Required action |
Read the records and gather each line that includes "will".
= = = = =
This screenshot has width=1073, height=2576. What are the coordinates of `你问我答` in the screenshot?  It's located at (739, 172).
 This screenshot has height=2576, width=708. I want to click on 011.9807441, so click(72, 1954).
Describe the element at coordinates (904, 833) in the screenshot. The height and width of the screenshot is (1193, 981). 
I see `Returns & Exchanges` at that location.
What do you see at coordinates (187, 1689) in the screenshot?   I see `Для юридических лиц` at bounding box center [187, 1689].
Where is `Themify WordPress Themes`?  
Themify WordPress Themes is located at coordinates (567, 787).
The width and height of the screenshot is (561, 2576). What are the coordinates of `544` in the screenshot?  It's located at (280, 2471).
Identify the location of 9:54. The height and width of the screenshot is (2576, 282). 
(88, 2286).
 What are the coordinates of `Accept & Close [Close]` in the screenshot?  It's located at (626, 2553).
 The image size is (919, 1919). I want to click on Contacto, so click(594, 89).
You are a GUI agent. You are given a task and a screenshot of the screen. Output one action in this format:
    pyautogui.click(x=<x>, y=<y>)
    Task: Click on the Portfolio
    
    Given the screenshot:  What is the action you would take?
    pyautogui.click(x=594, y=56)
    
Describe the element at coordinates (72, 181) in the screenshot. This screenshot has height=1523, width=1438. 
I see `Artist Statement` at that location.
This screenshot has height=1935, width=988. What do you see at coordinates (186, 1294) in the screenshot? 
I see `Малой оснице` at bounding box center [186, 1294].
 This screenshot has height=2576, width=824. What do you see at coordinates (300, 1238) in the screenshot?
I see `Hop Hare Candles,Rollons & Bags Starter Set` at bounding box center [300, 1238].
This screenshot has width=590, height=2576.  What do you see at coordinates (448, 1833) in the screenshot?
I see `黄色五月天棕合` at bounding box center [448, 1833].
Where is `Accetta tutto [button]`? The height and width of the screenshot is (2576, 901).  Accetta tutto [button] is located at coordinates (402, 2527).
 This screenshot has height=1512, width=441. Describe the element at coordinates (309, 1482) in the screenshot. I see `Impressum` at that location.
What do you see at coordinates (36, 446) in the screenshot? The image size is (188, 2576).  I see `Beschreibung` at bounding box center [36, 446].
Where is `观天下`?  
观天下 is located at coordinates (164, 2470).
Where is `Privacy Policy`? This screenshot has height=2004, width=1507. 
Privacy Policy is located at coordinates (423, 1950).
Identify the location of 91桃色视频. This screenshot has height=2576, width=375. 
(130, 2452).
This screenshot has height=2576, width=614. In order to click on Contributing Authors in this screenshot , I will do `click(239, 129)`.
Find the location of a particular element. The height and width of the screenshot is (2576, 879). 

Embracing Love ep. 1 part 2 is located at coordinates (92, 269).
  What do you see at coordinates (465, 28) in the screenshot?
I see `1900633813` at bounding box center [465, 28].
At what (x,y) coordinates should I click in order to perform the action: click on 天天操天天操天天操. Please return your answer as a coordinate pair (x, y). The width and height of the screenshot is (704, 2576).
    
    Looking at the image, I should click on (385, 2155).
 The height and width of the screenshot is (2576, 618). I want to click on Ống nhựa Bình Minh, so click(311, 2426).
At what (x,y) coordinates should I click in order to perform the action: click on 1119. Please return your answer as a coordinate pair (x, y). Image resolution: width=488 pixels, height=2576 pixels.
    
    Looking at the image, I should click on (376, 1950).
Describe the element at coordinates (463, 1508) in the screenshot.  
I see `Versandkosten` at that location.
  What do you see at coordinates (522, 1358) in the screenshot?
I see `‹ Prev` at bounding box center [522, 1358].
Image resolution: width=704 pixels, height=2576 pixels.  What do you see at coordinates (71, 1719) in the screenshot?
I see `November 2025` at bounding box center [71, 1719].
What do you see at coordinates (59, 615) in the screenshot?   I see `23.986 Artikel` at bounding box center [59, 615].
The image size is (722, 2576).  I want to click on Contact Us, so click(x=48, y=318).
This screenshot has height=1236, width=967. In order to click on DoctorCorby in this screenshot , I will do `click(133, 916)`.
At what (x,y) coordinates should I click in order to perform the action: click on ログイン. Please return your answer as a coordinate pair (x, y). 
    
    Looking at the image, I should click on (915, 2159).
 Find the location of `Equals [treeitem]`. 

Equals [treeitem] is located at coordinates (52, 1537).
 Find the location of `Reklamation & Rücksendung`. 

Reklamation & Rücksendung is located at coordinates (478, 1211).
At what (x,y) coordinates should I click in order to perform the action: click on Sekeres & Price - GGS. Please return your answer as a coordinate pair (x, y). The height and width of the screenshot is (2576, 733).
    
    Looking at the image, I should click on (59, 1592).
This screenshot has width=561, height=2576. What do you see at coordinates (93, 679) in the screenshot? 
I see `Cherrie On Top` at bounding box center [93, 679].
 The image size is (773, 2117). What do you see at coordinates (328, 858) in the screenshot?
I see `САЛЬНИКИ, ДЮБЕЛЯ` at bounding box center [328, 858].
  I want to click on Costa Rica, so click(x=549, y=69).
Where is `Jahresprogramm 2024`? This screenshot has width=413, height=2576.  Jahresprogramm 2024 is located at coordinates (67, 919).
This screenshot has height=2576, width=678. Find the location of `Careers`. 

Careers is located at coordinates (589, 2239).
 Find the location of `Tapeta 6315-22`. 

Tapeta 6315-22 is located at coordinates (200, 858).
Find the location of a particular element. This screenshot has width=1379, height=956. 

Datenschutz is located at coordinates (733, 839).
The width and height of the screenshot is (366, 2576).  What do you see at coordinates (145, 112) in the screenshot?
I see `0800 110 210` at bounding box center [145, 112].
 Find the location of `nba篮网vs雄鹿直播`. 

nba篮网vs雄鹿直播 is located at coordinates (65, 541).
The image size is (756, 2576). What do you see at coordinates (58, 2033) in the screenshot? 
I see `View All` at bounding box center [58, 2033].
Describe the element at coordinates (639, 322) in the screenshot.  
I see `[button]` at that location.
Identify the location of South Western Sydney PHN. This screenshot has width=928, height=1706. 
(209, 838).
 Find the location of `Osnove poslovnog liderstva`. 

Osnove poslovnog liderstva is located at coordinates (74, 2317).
= = = = =
Result |
This screenshot has height=2576, width=614. In order to click on Contributing Authors in this screenshot , I will do `click(239, 129)`.
This screenshot has height=1236, width=967. In order to click on DoctorCorby in this screenshot , I will do `click(133, 916)`.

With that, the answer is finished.